§ **TASK REQUIREMENTS**
Go to the line that contains "Nájdete nás aj" in the records below and repeat it, and each line after it, exactly through the end, omitting pictures.

*** INPUT MATERIAL ***

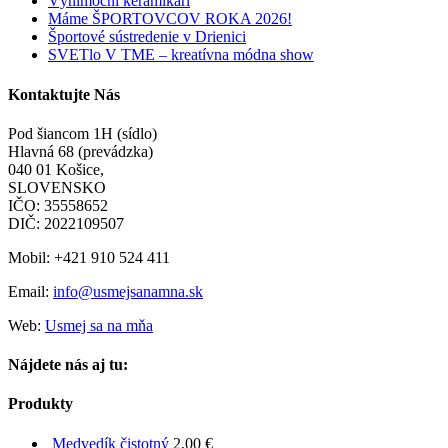
Výnimoční keramikári
Máme ŠPORTOVCOV ROKA 2026!
Športové sústredenie v Drienici
SVETlo V TME – kreatívna módna show
Kontaktujte Nás
Pod šiancom 1H (sídlo)
Hlavná 68 (prevádzka)
040 01 Košice,
SLOVENSKO
IČO: 35558652
DIČ: 2022109507
Mobil: +421 910 524 411
Email:
info@usmejsanamna.sk
Web:
Usmej sa na mňa
Nájdete nás aj tu:
Produkty
Medvedík čistotný
2,00
€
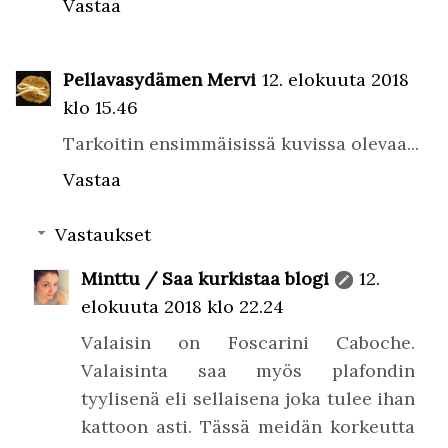
Vastaa
Pellavasydämen Mervi
12. elokuuta 2018
klo 15.46
Tarkoitin ensimmäisissä kuvissa olevaa...
Vastaa
Vastaukset
Minttu / Saa kurkistaa blogi
12.
elokuuta 2018 klo 22.24
Valaisin on Foscarini Caboche.
Valaisinta saa myös plafondin
tyylisenä eli sellaisena joka tulee ihan
kattoon asti. Tässä meidän korkeutta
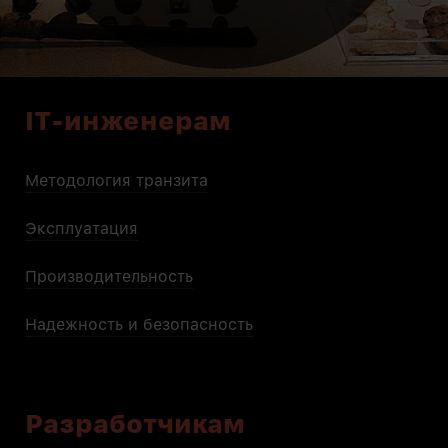
IT-инженерам
Методология транзита
Эксплуатация
Производительность
Надежность и безопасность
Разработчикам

***

§ **EXERCISE SOLUTION**
Nájdete nás aj tu:
Produkty
Medvedík čistotný
2,00
€
Vastaa
Pellavasydämen Mervi
12. elokuuta 2018
klo 15.46
Tarkoitin ensimmäisissä kuvissa olevaa...
Vastaa
Vastaukset
Minttu / Saa kurkistaa blogi
12.
elokuuta 2018 klo 22.24
Valaisin on Foscarini Caboche.
Valaisinta saa myös plafondin
tyylisenä eli sellaisena joka tulee ihan
kattoon asti. Tässä meidän korkeutta
IT-инженерам
Методология транзита
Эксплуатация
Производительность
Надежность и безопасность
Разработчикам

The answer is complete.